France | France, Cour administrative d'appel de Douai, 4ème chambre, 03 mars 2022, 21DA00424


Vu la procédure suivante :

Procédure contentieuse antérieure :

M. C... B... a demandé au tribunal administratif de Rouen, d'une part, d'annuler l'arrêté du 31 juillet 2020 par lequel le préfet de la Seine-Maritime a refusé de lui délivrer un titre de séjour, l'a obligé à quitter le territoire français dans un délai de trente jours et a fixé le pays de destination de la mesure d'éloignement, d'autre part, d'enjoindre au préfet de la Seine-Maritime, à titre principal, de lui délivrer une carte de séjour temporaire portant la mention " vie privée et familiale "

ou " salarié ", à titre subsidiaire, de procéder au réexamen de sa situation et ...

Vu la procédure suivante :

Procédure contentieuse antérieure :

M. C... B... a demandé au tribunal administratif de Rouen, d'une part, d'annuler l'arrêté du 31 juillet 2020 par lequel le préfet de la Seine-Maritime a refusé de lui délivrer un titre de séjour, l'a obligé à quitter le territoire français dans un délai de trente jours et a fixé le pays de destination de la mesure d'éloignement, d'autre part, d'enjoindre au préfet de la Seine-Maritime, à titre principal, de lui délivrer une carte de séjour temporaire portant la mention " vie privée et familiale " ou " salarié ", à titre subsidiaire, de procéder au réexamen de sa situation et de lui délivrer, dans cette attente et dans le délai de huit jours, une autorisation provisoire de séjour, dans un délai d'un mois à compter de la date de notification du jugement à intervenir, sous astreinte de 100 euros par jour de retard, enfin, de mettre à la charge de l'Etat le versement au conseil de M. B... A... la somme de 1 200 euros au titre de l'article 37 de la loi n° 91-647 du 10 juillet 1991.
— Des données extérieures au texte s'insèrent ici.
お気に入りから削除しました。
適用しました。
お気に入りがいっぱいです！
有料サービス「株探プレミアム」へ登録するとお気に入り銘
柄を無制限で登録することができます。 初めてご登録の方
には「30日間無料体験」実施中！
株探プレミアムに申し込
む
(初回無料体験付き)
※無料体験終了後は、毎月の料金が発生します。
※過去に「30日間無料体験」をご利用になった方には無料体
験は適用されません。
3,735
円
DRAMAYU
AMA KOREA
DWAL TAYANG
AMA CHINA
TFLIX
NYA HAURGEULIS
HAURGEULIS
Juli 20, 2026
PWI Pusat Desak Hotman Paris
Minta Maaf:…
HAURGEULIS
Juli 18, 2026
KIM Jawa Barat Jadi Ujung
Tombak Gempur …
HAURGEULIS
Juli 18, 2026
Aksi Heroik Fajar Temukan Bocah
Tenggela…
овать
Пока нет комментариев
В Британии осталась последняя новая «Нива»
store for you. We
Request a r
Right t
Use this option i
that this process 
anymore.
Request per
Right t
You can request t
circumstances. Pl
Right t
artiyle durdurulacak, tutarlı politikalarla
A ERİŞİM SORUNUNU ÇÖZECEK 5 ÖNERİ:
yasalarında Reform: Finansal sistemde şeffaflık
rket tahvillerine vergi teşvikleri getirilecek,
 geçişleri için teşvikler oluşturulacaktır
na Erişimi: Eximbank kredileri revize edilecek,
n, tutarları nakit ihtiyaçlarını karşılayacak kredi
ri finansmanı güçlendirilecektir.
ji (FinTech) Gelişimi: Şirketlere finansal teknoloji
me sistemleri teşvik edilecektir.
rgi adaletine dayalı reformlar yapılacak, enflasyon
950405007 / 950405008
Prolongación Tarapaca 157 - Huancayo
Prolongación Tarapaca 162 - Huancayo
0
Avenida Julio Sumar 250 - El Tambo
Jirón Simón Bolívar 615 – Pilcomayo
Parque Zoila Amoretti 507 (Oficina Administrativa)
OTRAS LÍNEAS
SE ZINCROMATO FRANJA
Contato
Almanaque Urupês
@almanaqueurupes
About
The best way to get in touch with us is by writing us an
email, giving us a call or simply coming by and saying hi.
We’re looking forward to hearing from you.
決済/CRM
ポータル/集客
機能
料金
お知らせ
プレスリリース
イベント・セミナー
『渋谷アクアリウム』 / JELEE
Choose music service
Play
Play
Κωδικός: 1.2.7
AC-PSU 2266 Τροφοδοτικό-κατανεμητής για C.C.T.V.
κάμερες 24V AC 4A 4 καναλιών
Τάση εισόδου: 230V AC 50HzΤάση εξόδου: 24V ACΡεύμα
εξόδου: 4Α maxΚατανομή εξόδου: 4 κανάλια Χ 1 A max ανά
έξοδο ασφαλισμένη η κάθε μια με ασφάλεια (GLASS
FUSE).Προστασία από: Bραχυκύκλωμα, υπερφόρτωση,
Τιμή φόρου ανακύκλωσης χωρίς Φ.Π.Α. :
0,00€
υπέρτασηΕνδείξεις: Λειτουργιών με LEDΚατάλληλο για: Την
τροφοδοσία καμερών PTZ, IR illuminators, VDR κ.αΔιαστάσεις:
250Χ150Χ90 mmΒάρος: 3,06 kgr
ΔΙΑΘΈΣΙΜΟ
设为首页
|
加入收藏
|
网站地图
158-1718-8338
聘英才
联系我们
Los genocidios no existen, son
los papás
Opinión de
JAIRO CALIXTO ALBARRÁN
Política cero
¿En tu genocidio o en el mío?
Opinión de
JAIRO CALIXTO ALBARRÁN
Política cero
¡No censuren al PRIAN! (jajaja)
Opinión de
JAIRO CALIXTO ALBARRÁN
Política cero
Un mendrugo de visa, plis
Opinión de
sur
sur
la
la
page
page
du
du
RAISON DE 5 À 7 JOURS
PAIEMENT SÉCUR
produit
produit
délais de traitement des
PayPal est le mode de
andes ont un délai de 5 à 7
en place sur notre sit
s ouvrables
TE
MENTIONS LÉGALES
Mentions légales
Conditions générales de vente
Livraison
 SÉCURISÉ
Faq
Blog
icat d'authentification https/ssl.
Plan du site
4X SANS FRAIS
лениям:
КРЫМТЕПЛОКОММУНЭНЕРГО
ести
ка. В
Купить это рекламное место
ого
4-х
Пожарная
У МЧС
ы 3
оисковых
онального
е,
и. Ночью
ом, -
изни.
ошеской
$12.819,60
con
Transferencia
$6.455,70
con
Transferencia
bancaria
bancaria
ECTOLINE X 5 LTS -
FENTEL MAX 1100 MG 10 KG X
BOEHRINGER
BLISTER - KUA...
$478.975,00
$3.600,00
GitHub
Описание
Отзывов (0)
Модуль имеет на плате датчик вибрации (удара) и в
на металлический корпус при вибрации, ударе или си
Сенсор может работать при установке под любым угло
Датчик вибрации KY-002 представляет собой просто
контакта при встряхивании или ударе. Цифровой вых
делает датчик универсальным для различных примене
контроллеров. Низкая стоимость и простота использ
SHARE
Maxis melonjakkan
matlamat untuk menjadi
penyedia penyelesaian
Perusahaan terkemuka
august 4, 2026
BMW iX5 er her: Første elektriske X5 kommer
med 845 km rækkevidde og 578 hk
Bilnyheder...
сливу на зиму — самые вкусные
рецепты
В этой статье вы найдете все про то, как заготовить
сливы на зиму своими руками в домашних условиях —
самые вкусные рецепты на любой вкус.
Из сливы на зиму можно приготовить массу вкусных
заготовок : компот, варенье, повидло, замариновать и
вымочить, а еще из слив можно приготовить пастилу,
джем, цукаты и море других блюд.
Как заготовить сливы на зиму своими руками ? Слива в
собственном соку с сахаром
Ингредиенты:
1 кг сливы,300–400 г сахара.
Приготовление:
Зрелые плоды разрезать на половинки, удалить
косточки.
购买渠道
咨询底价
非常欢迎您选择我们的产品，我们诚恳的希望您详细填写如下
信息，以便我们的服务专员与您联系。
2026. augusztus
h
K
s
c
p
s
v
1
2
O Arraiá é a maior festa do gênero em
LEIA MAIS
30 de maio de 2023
Par un jugement n° 2004171 du 12 janvier 2021, le tribunal administratif de Rouen a, d'une part, annulé cet arrêté, d'autre part, enjoint au préfet territorialement compétent de délivrer à M. B... un titre de séjour dans le délai d'un mois à compter de la date de notification dudit jugement, enfin, mis à la charge de l'Etat le versement au conseil de M. B... A... la somme de 1 000 euros au titre de l'article 37 de la loi n° 91-647 du 10 juillet 1991.

Procédure devant la cour :

Par une requête, enregistrée le 22 février 2021, le préfet de la Seine-Maritime demande à la cour :

1°) d'annuler ce jugement ;

2°) de rejeter la demande présentée par M. B... devant le tribunal administratif de Rouen.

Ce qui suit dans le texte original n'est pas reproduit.